Modern architecture is very separated and cut out from nature. I’ve always been thinking about how architecture can connect with nature – how people that use an architectural space can actually become more free. For me, there are several ways of being close to nature: one is literally creating a space that is connected to nature, the other is using geometry to create a space that is fluid, connected to the outside.
Serpentine Pavilion © Serpentine Gallery
Thinking about your 1997 essay Tarzan and the media jungle… Where do you think we stand on that today given the incredible growth in media consumption amongst the younger generation?
In my essay I talked about how a human being has two bodies: one is the physical body we use to drink water, wake up… perform very primitive actions, the other one is what I call the subconscious body which is our soul. Architecture today really needs to stimulate and work around both bodies – actually my architecture is still focused on that. I feel it can never be one or the other body. There needs to be harmony between the bodies and how that harmony is reflected in architecture is one my biggest focus.
Tod’s Omotesando Building © Toyo Ito & Associates
Your project in 2011 “Home for all” helped a lot of people during a difficult time. What is your point of view in terms of what architecture can do for others?

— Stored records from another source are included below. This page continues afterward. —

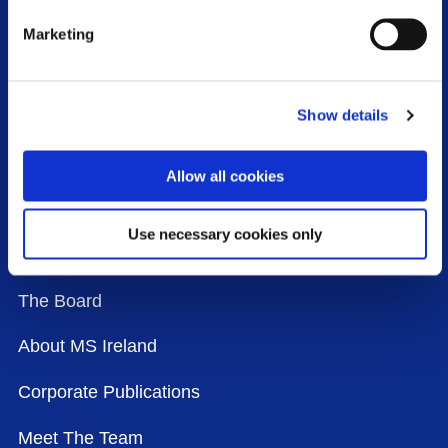
Marketing
WHO WE ARE
Show details
Our Mission, Vision and Values
Our History
Allow all cookies
Our Strategy
Use necessary cookies only
Our Agenda
The Board
About MS Ireland
Corporate Publications
Meet The Team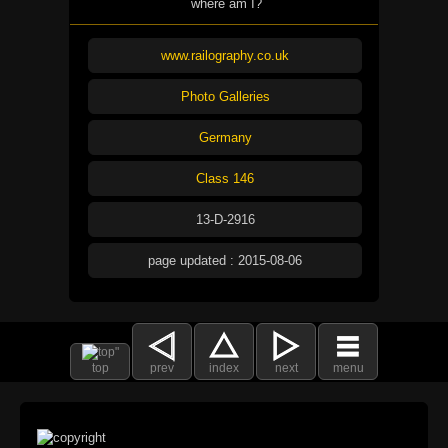
where am I?
www.railography.co.uk
Photo Galleries
Germany
Class 146
13-D-2916
page updated : 2015-08-06
top
prev
index
next
menu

Right now in Japan everybody in the government say they want to put a lot of investment into the revitalisation of the North-West of Japan, but this revitalisation is not necessarily helping the people that were stricken by the disaster… I think architecture should be more hands-on, it should be more about the people, it should be about connecting with human beings one-to-one and bringing them together. I think this is what we are trying to do with “Home for all” even if the scale is very very small.
You seem to prefer small-scale projects to large-scale ones. How so?
I think there are a lot of limitations when it comes to high-rise buildings. We design towers of course but there are a lot of technical difficulties… Also people are used to living very close to the ground and in these kinds of projects I feel we can experiment more. For instance: I would love to work in China more, but often the proposals we get from them are very large-scale, to the point where they would be very hard to control.
Back to the place where you live, where is it now that you’ve abandoned the Silver Hut?
I moved out after my wife died and my daughter got married. Now I live in a very normal and ‘closed’ apartment. I never know whether it’s raining or sunny outside… I feel very shut off from nature. This contrast between the two houses makes me wonder how long I can still live in this sort of environment…
Toyo Ito Museum of Architecture
Transparency and light has played a very important role in your body of work. Is it still the case?
Transparency used to be very important. Now I feel it’s crucial to focus on the energy we can give to people who use the building, so I feel architecture needs to be more than ‘something pretty’, so to speak.
Toyo Ito Museum of Architecture
Since winning the 2013 Pritzker prize, what has changed for you?
There are more lectures I have to attend! But I don’t see more funding or more projects coming my way for now…
Ken Iwata Mother and Child Museum
In the next generation of Japanese architects, who do you see as an emerging talent?
Of course one of them is Fujimoto, and then I see many many young architects who worked with me in the “Home for all” project. I think they are blooming and represent incredibly well Japanese architecture today.